Soul Birds

(Santa Fe dream from Tuesday, September 9, 2014) Full moon in Pisces: spent the day doing dreamwork and collage with Victoria Rabinowe and Freya Diamond, then the early evening with Sabine Lucas listening to a processed sound recording of my voice.

Nightmare:

I am at home with Chris, tending two birds that live with us in our small, comfortable house. There is a mama bird and a smaller, frailer bird. The feathers on the backs, wings and heads of the birds are brilliant cerulean-turquoise blue. The breast feathers are luminously golden. Like an Eastern Bluebird. For the first time I am feeling guilt about their domestic captivity and I talk to Chris about releasing them to the freedom of the outdoors. He stands in the shadows on my right side. He is softly amenable.

I open the front door and carry the birds out in my hands, raising my arms up rapidly to release them into flight. Mama bird flies safely off to my left but baby bird flutters weakly ahead and lands on the pure white gravel road that runs past the house. He is so out of touch with his instincts that he has no fear of the dangerous road. I hesitate for a moment, expecting mama to come to the rescue but she waits quietly in the wings. I run out onto the white stone pathway, placing my right arm up in a “halt” motion to stop traffic while I scoop up the bluebird with my left hand.

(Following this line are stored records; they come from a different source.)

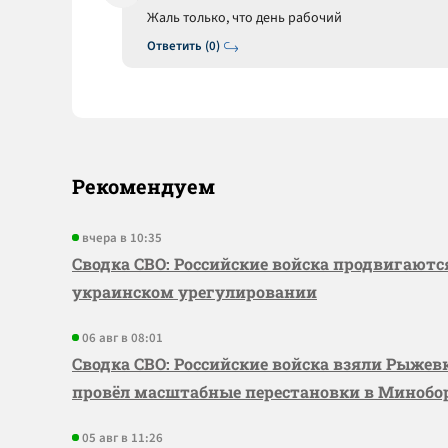
Жаль только, что день рабочий
Ответить (0)
Рекомендуем
вчера в 10:35
Сводка СВО: Российские войска продвигаютс
украинском урегулировании
06 авг в 08:01
Сводка СВО: Российские войска взяли Рыже
провёл масштабные перестановки в Миноб
05 авг в 11:26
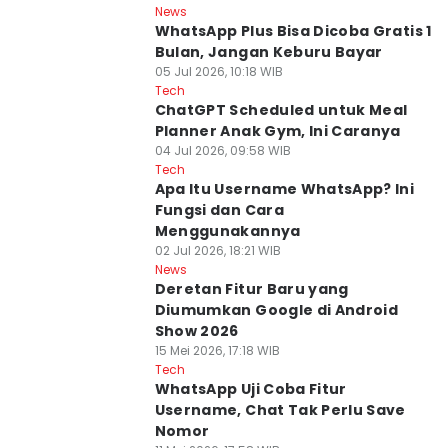
News
WhatsApp Plus Bisa Dicoba Gratis 1
Bulan, Jangan Keburu Bayar
05 Jul 2026, 10:18 WIB
Tech
ChatGPT Scheduled untuk Meal
Planner Anak Gym, Ini Caranya
04 Jul 2026, 09:58 WIB
Tech
Apa Itu Username WhatsApp? Ini
Fungsi dan Cara
Menggunakannya
02 Jul 2026, 18:21 WIB
News
Deretan Fitur Baru yang
Diumumkan Google di Android
Show 2026
15 Mei 2026, 17:18 WIB
Tech
WhatsApp Uji Coba Fitur
Username, Chat Tak Perlu Save
Nomor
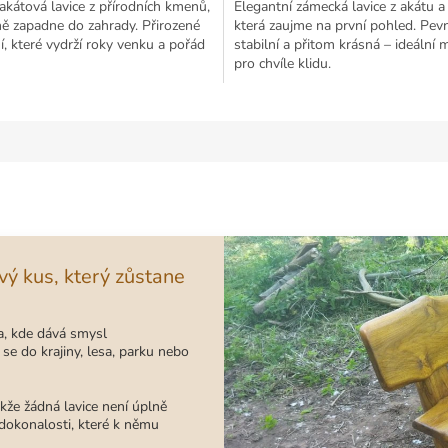
akátová lavice z přírodních kmenů,
Elegantní zámecká lavice z akátu a 
ně zapadne do zahrady. Přirozené
která zaujme na první pohled. Pev
, které vydrží roky venku a pořád
stabilní a přitom krásná – ideální 
pro chvíle klidu.
vý kus, který zůstane
a, kde dává smysl
se do krajiny, lesa, parku nebo
kže žádná lavice není úplně
edokonalosti, které k němu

It is too late. I stand in the green grass, holding the injured bird in my open palms. My grief turns to horror when I see that the head, wings and tail are already missing. Decomposition has been instantaneous. Only the trunk of the bird remains, breast facing up. The torso is black and leathery with an orange pattern that reminds me of the Kabbala Tree of Life. Eight strange, spindly black appendages, like spider or scorpion legs, are attached to the torso but they, too, decay and fall away before my eyes. And even though the creature is now headless, I can perceive breath and a beating heart. This final vision is like a sword being thrust through my own heart.

Day notes:

This is the dream I shared with Victoria and Freya. I told them the story of Chris’ recent hospitalization with sepsis (infection of the blood). They both felt it was important to complete living wills on my return home. Sabine also found the dream ominous.  

Victoria and Freya were going to do a Tree of Life workshop at their synagogue that Sunday.

After my day with Victoria and Freya I was heading down Paseo de Peralta to Sabine’s house. I was stopped at a red light but the vehicle ahead of me backed up and hit the front of my rental car. When I finally made it to Sabine’s house, two hours late, she said: “Don’t let any more men hit you.” She also said the bluebirds were Soul Birds.

White stones have become a dream theme. These stones were smooth and rounded, like river rock. When my grandmother passed many years ago, I had a dream of watching her cross the river of death.

One Reply to “Soul Birds”

  1. Wow, that is quite a “big” dream. How nice you could share it with Victoria and Freya as well as Sabine.